[llvm-dev] Giving up using implicit control flow in guards

Tue Jul 17 20:10:43 PDT 2018

Replying specifically to Sanjoy's questions inline.  For the record, 
I've talked with Max about his proposal in depth offline and generally 
support the direction.  As Sanjoy pointed out, there are some details to 
be worked out, but Max has gotten far enough with his prototyping at 
this point that I'm personally convinced they're all handleable w/effort.
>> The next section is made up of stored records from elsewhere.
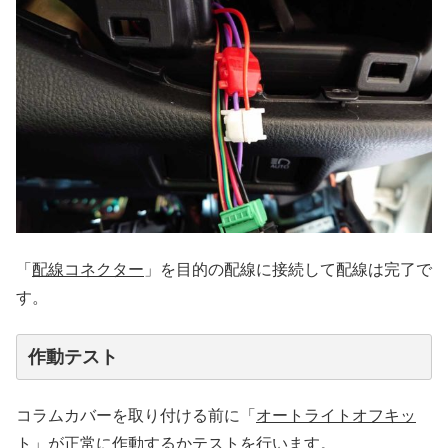
「
配線コネクター
」を目的の配線に接続して配線は完了で
す。
作動テスト
コラムカバーを取り付ける前に「
オートライトオフキッ
ト
」が正常に作動するかテストを行います。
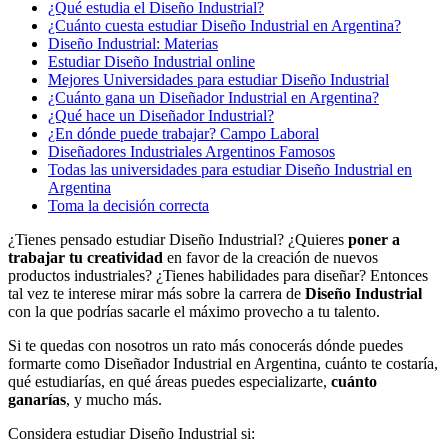
¿Qué estudia el Diseño Industrial?
¿Cuánto cuesta estudiar Diseño Industrial en Argentina?
Diseño Industrial: Materias
Estudiar Diseño Industrial online
Mejores Universidades para estudiar Diseño Industrial
¿Cuánto gana un Diseñador Industrial en Argentina?
¿Qué hace un Diseñador Industrial?
¿En dónde puede trabajar? Campo Laboral
Diseñadores Industriales Argentinos Famosos
Todas las universidades para estudiar Diseño Industrial en
Argentina
Toma la decisión correcta
¿Tienes pensado estudiar Diseño Industrial? ¿Quieres
poner a
trabajar tu creatividad
en favor de la creación de nuevos
productos industriales? ¿Tienes habilidades para diseñar? Entonces
tal vez te interese mirar más sobre la carrera de
Diseño Industrial
con la que podrías sacarle el máximo provecho a tu talento.
Si te quedas con nosotros un rato más conocerás dónde puedes
formarte como Diseñador Industrial en Argentina, cuánto te costaría,
qué estudiarías, en qué áreas puedes especializarte,
cuánto
ganarías
, y mucho más.
Considera estudiar Diseño Industrial si:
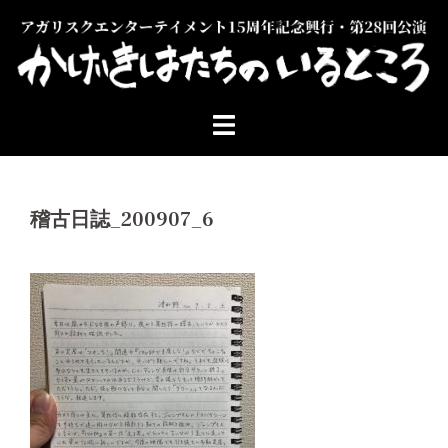
コ
ン
テ
ン
ツ
へ
ス
キ
ッ
稽古日誌_200907_6
プ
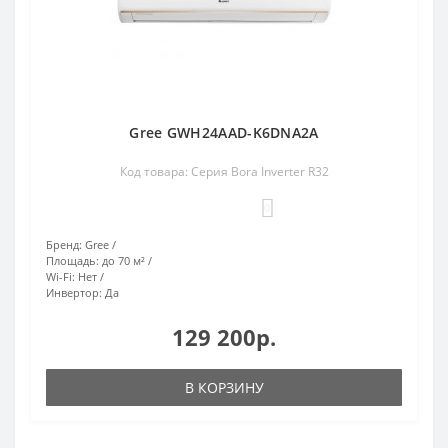
Gree GWH24AAD-K6DNA2A
Код товара: Серия Bora Inverter R32
0
Бренд:
Gree
Площадь:
до 70 м²
Wi-Fi:
Нет
Инвертор:
Да
129 200р.
В КОРЗИНУ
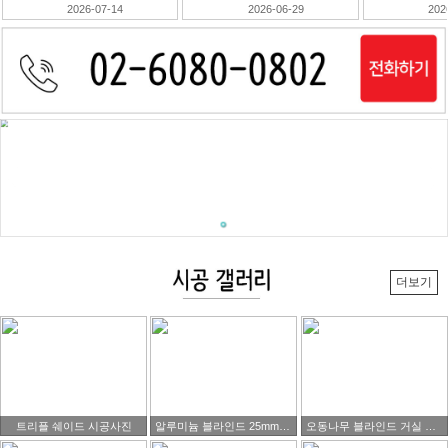
2026-07-14
2026-06-29
202
더보기
트리플 쉐이드 시공사진
알루미늄 블라인드 25mm 블랙색상제품 시공 사진
오동나무 블라인드 거실 시공사진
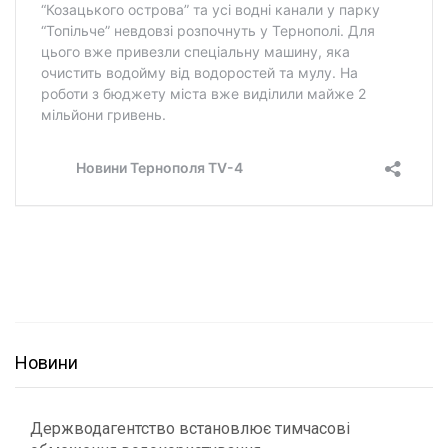
Новини
Держводагентство встановлює тимчасові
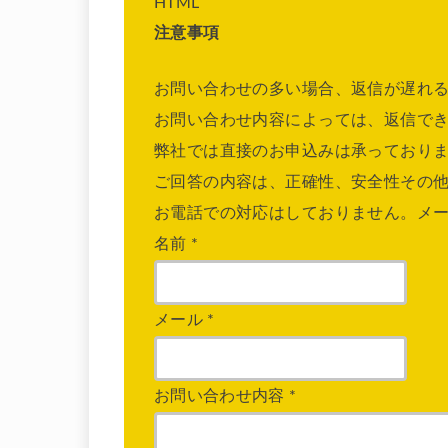
HTML
注意事項
お問い合わせの多い場合、返信が遅れ
お問い合わせ内容によっては、返信で
弊社では直接のお申込みは承っており
ご回答の内容は、正確性、安全性その
お電話での対応はしておりません。メ
名前
*
メール
*
お問い合わせ内容
*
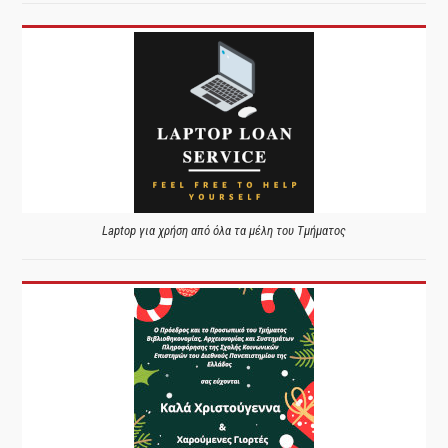
Laptop για χρήση από όλα τα μέλη του Τμήματος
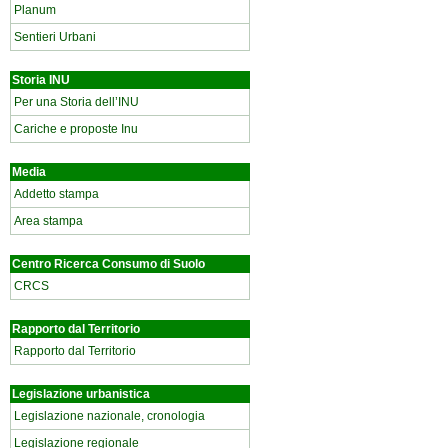
Planum
Sentieri Urbani
Storia INU
Per una Storia dell’INU
Cariche e proposte Inu
Media
Addetto stampa
Area stampa
Centro Ricerca Consumo di Suolo
CRCS
Rapporto dal Territorio
Rapporto dal Territorio
Legislazione urbanistica
Legislazione nazionale, cronologia
Legislazione regionale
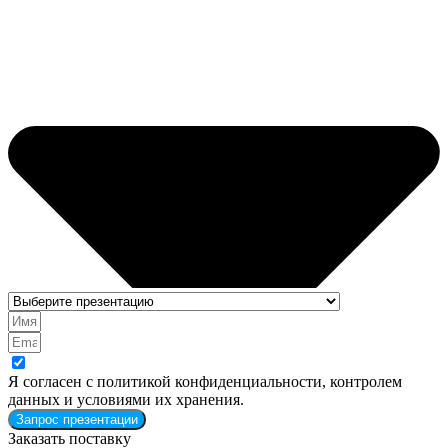
Я согласен с политикой конфиденциальности, контролем
данных и условиями их хранения.
Запрос презентации
Заказать поставку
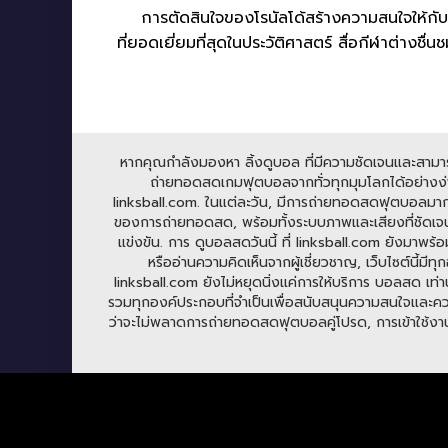
การตัดสินใจของโรนัลโด้สร้างความสนใจให้กับแ
ที่ยอดเยี่ยมที่สุดในประวัติศาสตร์ สื่อกีฬาต่างช
หากคุณกำลังมองหา ลิ้งดูบอล ที่มีความชัดเจนและสามารถร
ถ่ายทอดสดเกมฟุตบอลจากทั่วทุกมุมโลกได้อย่างง่าย
linksball.com. ในแต่ละวัน, มีการถ่ายทอดสดฟุตบอลมาก
ของการถ่ายทอดสด, พร้อมทั้งระบบภาพและเสียงที่ชัดเจน
แข่งขัน. การ ดูบอลสดวันนี้ ที่ linksball.com ยังมาพร้
หรืออ่านความคิดเห็นจากผู้เชี่ยวชาญ, เว็บไซต์นี้
linksball.com ยังไม่หยุดนิ่งแค่การให้บริการ บอลสด เท่าน
รวมทุกองค์ประกอบที่จำเป็นเพื่อสนับสนุนความสนใจและความ
ว่าจะไม่พลาดการถ่ายทอดสดฟุตบอลคู่โปรด, การเข้าใช้งาน li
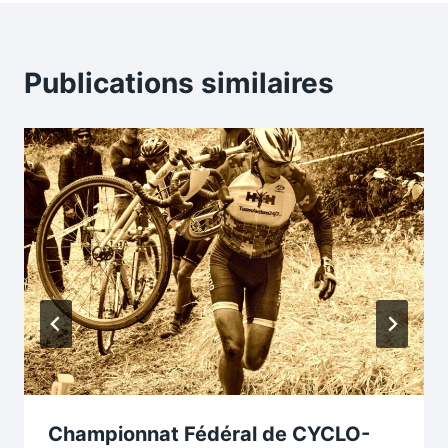
Publications similaires
Championnat Fédéral de CYCLO-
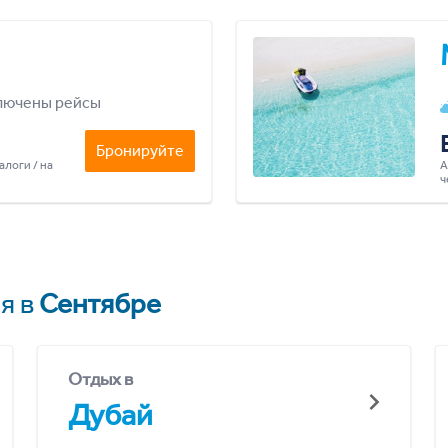
лючены рейсы
Бронируйте
алоги / на
А
ч
я в
Сентябре
Отдых в
Дубай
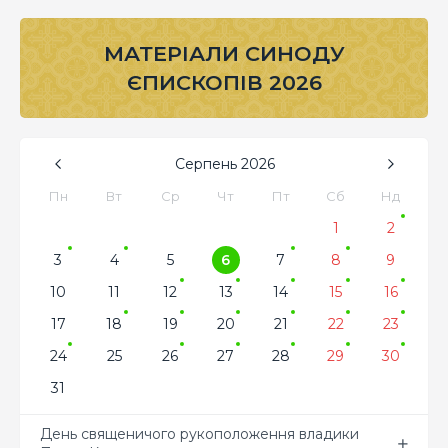
МАТЕРІАЛИ СИНОДУ
ЄПИСКОПІВ 2026
Серпень
2026
Пн
Вт
Ср
Чт
Пт
Сб
Нд
1
2
3
4
5
6
7
8
9
10
11
12
13
14
15
16
17
18
19
20
21
22
23
24
25
26
27
28
29
30
31
День священичого рукоположення владики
On 07/13/2018 11:21 AM, Sanjoy Das via llvm-dev wrote:
> If we only need the guard representation only for widening, why not
> first run some cleanup passes, widen the guards and then lower the
> guards and then run the rest of the pipeline which will see the
> explicit branching?
Key thing is that we want to be able to widen conditions across function 
boundaries.  Here's a trivial example:
int load(int[] a, int offset) { return a[offset]; }
int b(int[] a) { load(a, 0) + load(a,1); }

This example should require (at most) one runtime range check.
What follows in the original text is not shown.